Wells Fargo’s Insurance Licenses Could Be Suspended In California

California’s insurance department intends to revoke or suspend licenses issued to Wells Fargo following sales practices that were deemed improper. This was with regards to Wells Fargo’s website-based insurance referral program. According to an investigation conducted by California’s insurance department insurance policies numbering 1,500 had been issued by Wells Fargo and customers charged premiums without their consent or knowledge.

The investigation was launched following allegations from ex-employees of Prudential, an insurer based in New Jersey, that the lender had improperly signed up clients for life insurance. Wells Fargo does not provide its own personal insurance policies but acts as a broker for third party carriers including American Modern Insurance Group, Prudential and several other firms.

Personal insurance business

Last week the third-biggest lender in the United States in assets disclosed that it would be exiting the personal insurance market. The market includes umbrella insurance products as well as renters, homeowners and auto insurance. Consequently the U.S. lender will start winding down the promotion and marketing activities of its personal insurance products. Other insurance businesses that Wells Fargo has exited include crop insurance.

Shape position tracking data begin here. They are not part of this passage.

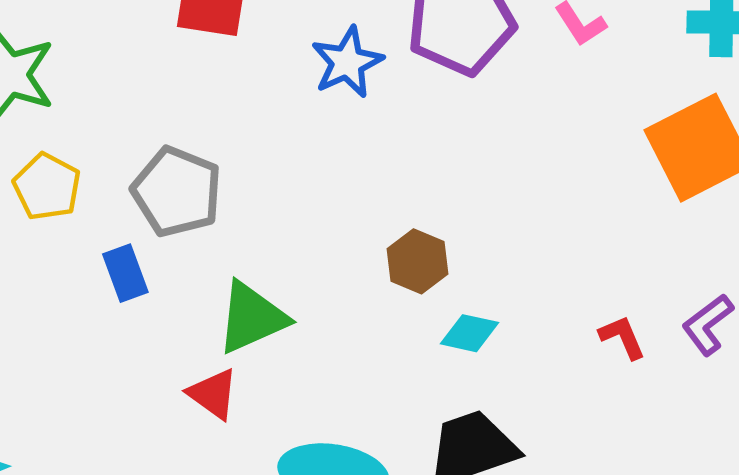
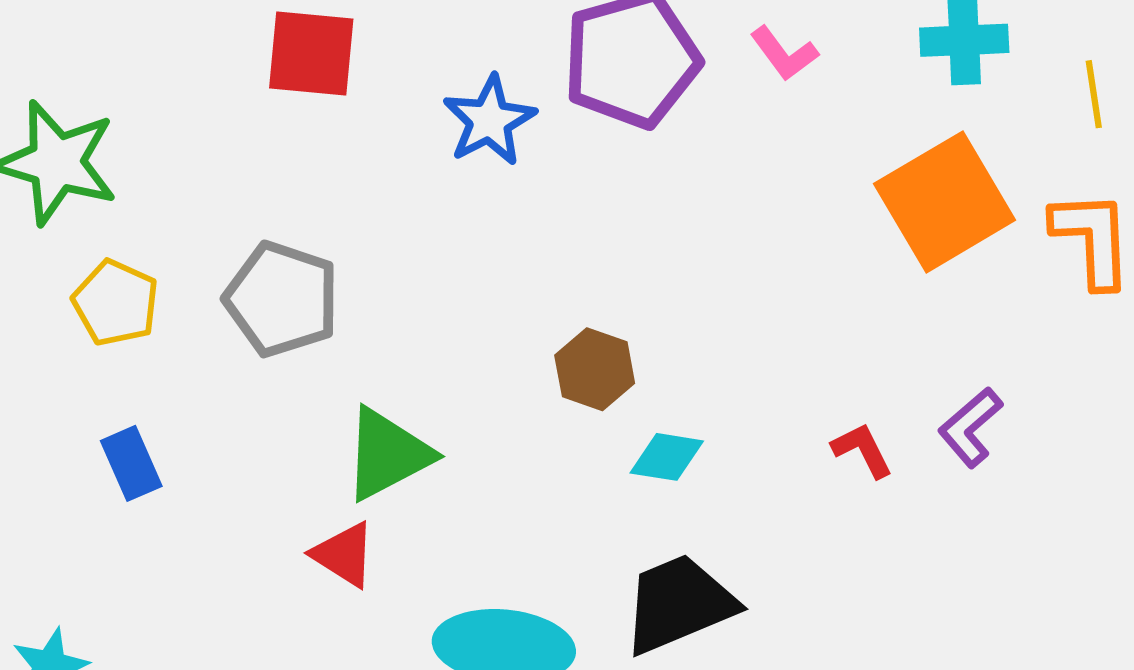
blue rectangle: (125, 273) -> (131, 463), moved

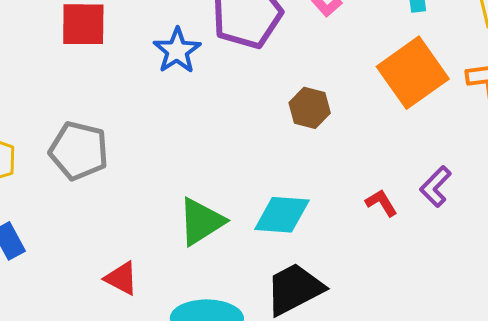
brown hexagon: (595, 369) -> (310, 108), moved
green triangle: (387, 454) -> (201, 222), moved
cyan diamond: (667, 457) -> (282, 215), size x1.5

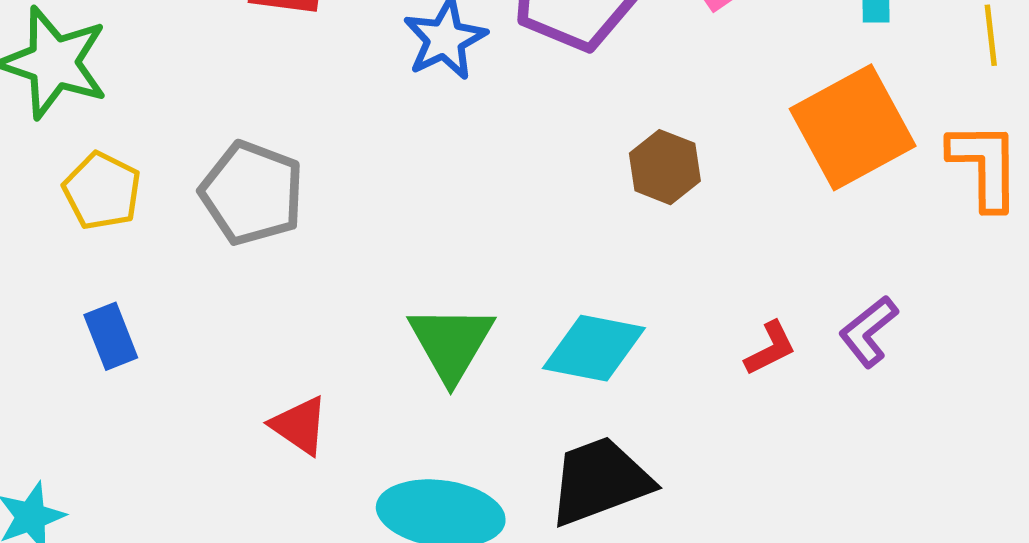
red L-shape: (381, 203) -> (770, 348), turned 88
green triangle: (201, 222) -> (451, 343), turned -34

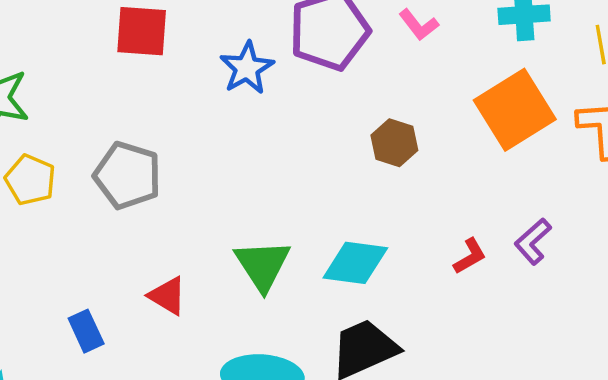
blue rectangle: (111, 336) -> (86, 331), moved
red triangle: (300, 425) -> (167, 296), moved

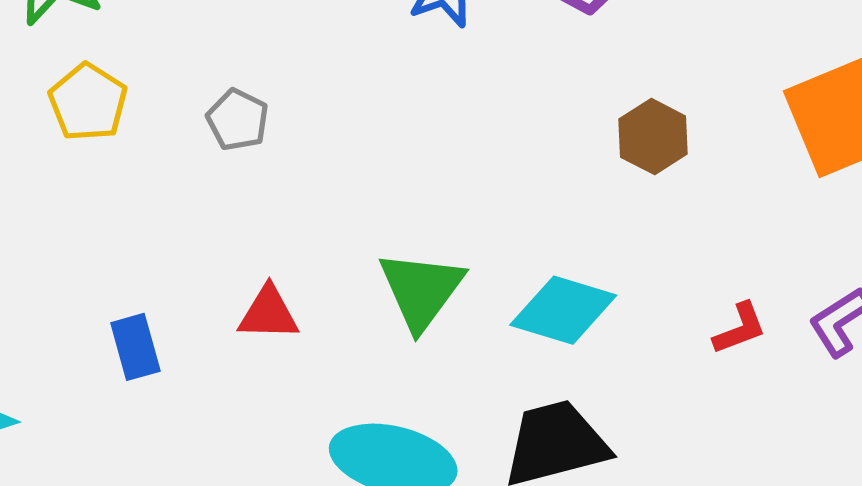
gray pentagon: (128, 175) -> (238, 120), size x0.6
red triangle: (167, 296) -> (268, 313), turned -39

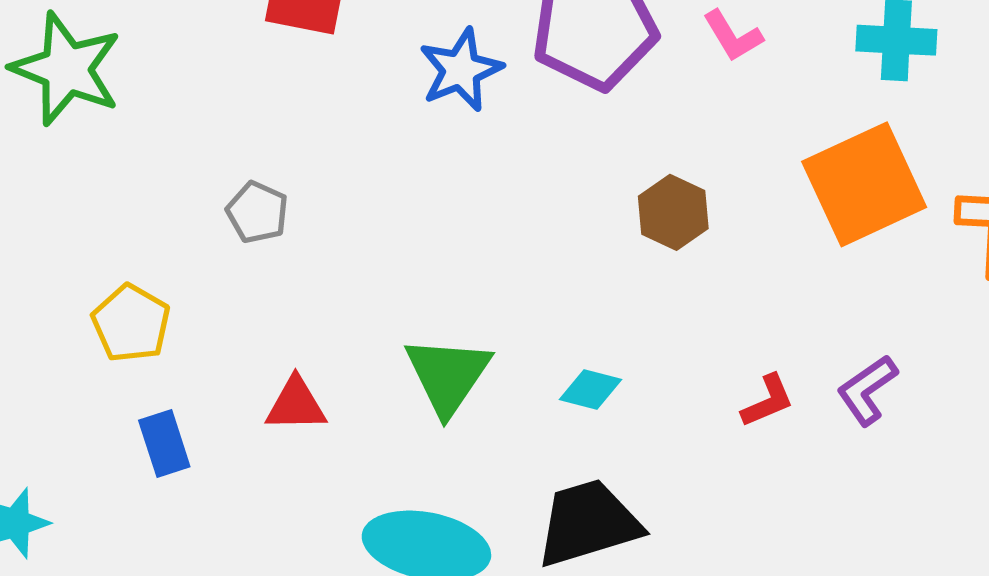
yellow pentagon: (88, 102) -> (131, 323), moved
cyan diamond: (563, 310) -> (591, 389), size x0.6

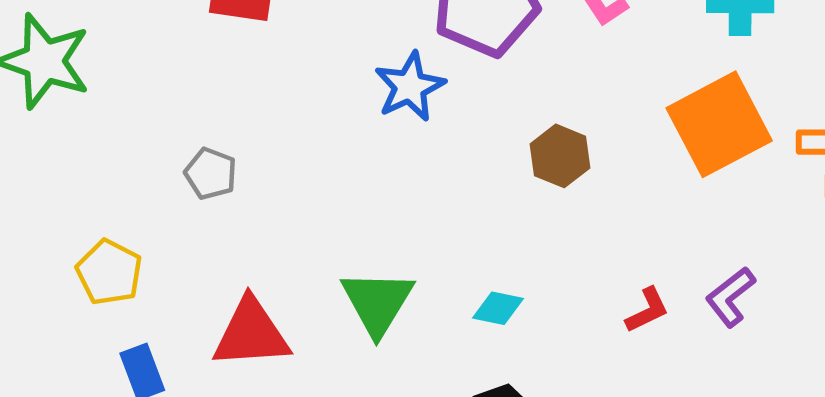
blue star: (461, 70) -> (410, 87), moved
red triangle: (296, 405) -> (251, 333), size x1.5

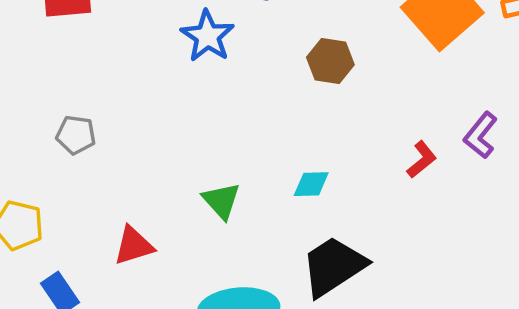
green triangle: (377, 302) -> (221, 201), size x0.7
red triangle: (251, 333) -> (134, 246), size x0.7

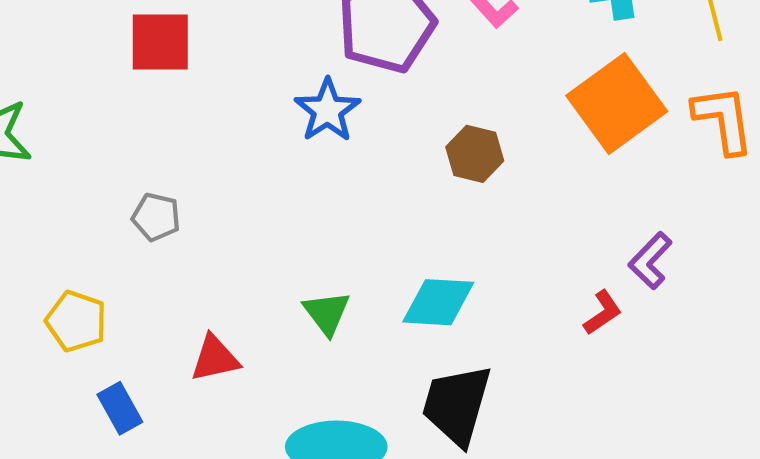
red L-shape: (422, 160) -> (603, 313), moved
cyan diamond: (311, 184) -> (438, 302), size x1.6
black trapezoid: (334, 266) -> (457, 405), turned -46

According to a spokesperson for Wells Fargo, Catherine Pulley, the decision to exit personal insurance had nothing to do with the investigation by California’s insurance department. Pulley however apologized for the insurance sales practices of the bank.

“We are sorry for any harm this caused our customers and we are making things right for them as part of an ongoing remediation. We will continue to make critical changes to our businesses and operations…” said Pulley.

Auto loans insurance

Wells Fargo has previously faced other insurance problems that are unrelated to the insurance referral program it operates. Earlier in the year the lender disclosed that thousands of customers for its auto loans had been improperly charged for vehicle insurance policies which they didn’t need.

As part of a settlement Wells Fargo agreed to refund $80 million as well as compensate victims of the practice. This included 20,000 customers who had their vehicles repossessed after they fell into default due to the financial burden the unneeded insurance policies added to their payment obligations. In 2016 Wells Fargo generated $1.3 billion from its insurance business.

For over a year, Wells Fargo has tried to recover from the sales scandal which hit a couple of its consumer businesses. Last year the lender paid fines to regulators totaling $185 million after it was found to have fraudulently opened credit card and deposit accounts.